Task instructions: Each line of the records below needs repeating exactly. Skip the pictures.
··· Records supplied
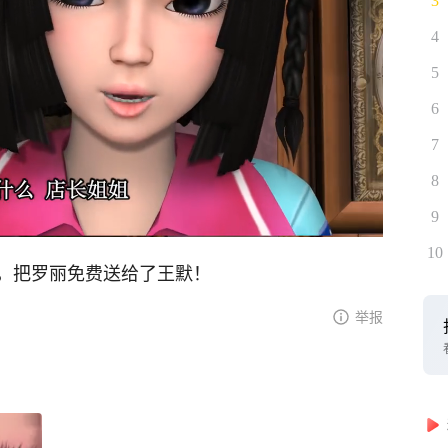
3
4
5
6
7
8
9
10
，把罗丽免费送给了王默！
举报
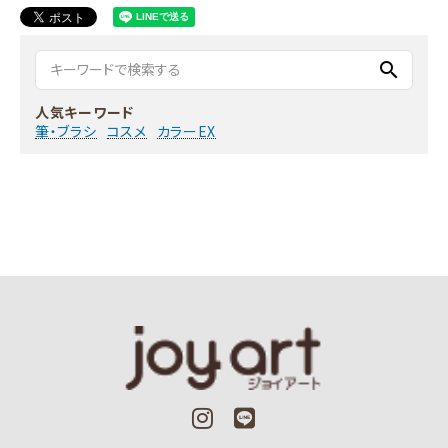
search
人気キーワード
筆・ブラシ
コスメ
カラーEX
······
Completed exercise:
3
4
5
6
7
8
9
10
，把罗丽免费送给了王默！
举报
search
人気キーワード
筆・ブラシ
コスメ
カラーEX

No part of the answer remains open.